In the latest study Price et al [41] combined FRAP in a mouse ti

In the latest study Price et al. [41] combined FRAP in a mouse tibia with computational modeling and was able to predict the peak computational fluid velocity during cyclic

loading, 60 μm/s, and also estimate the peak resultant fluid shear stress ~ 5 Pa. These predictions are based on a three compartment model which considers the pericellular matrix surrounding the osteocyte cell processes in their canaliculi. In the original fluid flow hypothesis [9] the activation of the osteocytes was proposed to be due to fluid shear stress acting on the cell process membrane.
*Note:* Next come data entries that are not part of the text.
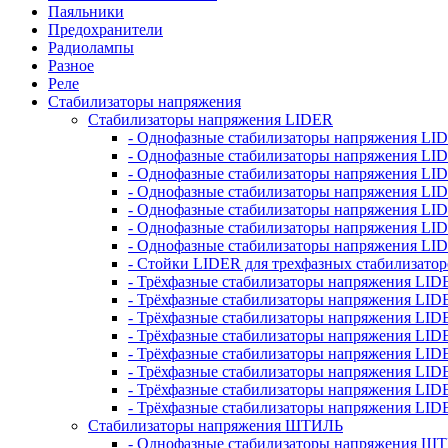
Паяльники
Предохранители
Радиолампы
Разное
Реле
Стабилизаторы напряжения
Стабилизаторы напряжения LIDER
- Однофазные стабилизаторы напряжения LI
- Однофазные стабилизаторы напряжения LI
- Однофазные стабилизаторы напряжения L
- Однофазные стабилизаторы напряжения LI
- Однофазные стабилизаторы напряжения LID
- Однофазные стабилизаторы напряжения LI
- Однофазные стабилизаторы напряжения LI
- Стойки LIDER для трехфазных стабилизато
- Трёхфазные стабилизаторы напряжения LID
- Трёхфазные стабилизаторы напряжения LID
- Трёхфазные стабилизаторы напряжения LI
- Трёхфазные стабилизаторы напряжения LID
- Трёхфазные стабилизаторы напряжения LID
- Трёхфазные стабилизаторы напряжения LID
- Трёхфазные стабилизаторы напряжения LID
- Трёхфазные стабилизаторы напряжения LID
Стабилизаторы напряжения ШТИЛЬ
- Однофазные стабилизаторы напряжения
Numerous experimental studies were subsequently conducted exposing bone cells in culture to steady and pulsatile wall shear stresses in selleck the range 0.6 to 3.0 Pa predicted by the model in [9]. A typical in vitro study [42] is conducted in a two-dimensional (2D) environment on surface attached MLO-Y4 osteocyte-like cells as opposed to the three-dimensional (3D) in vivo environment of bone matrix where the osteocyte morphology and pericellular flow environment are different. There are several differences between the flow-induced activation Selleck Y 27632 of bone cells in vivo and in vitro. In vivo the cells are attached to their mineralized matrix either through tethering filaments, or perhaps through integrin-based focal adhesions. β3 integrins have been observed on the cell processes and β1 integrins are

found to be ubiquitous [43]. In vitro there is no pericellular matrix surrounding the cell and the attachments to the substrate are all integrin-based. The second difference is the flow environment itself. As shown in [41] the fluid drag forces on the pericellular matrix surrounding the cell process in vivo are 20-fold those of the fluid shear stress acting on the cell process membrane. In vitro the fluid shear stress in nearly all experiments is the same on the cell processes and the cell body. This raises the important issue, which part of the osteocyte is its mechanosensing selleck chemical organelle, its process or its cell body, which we discuss in the next paragraph.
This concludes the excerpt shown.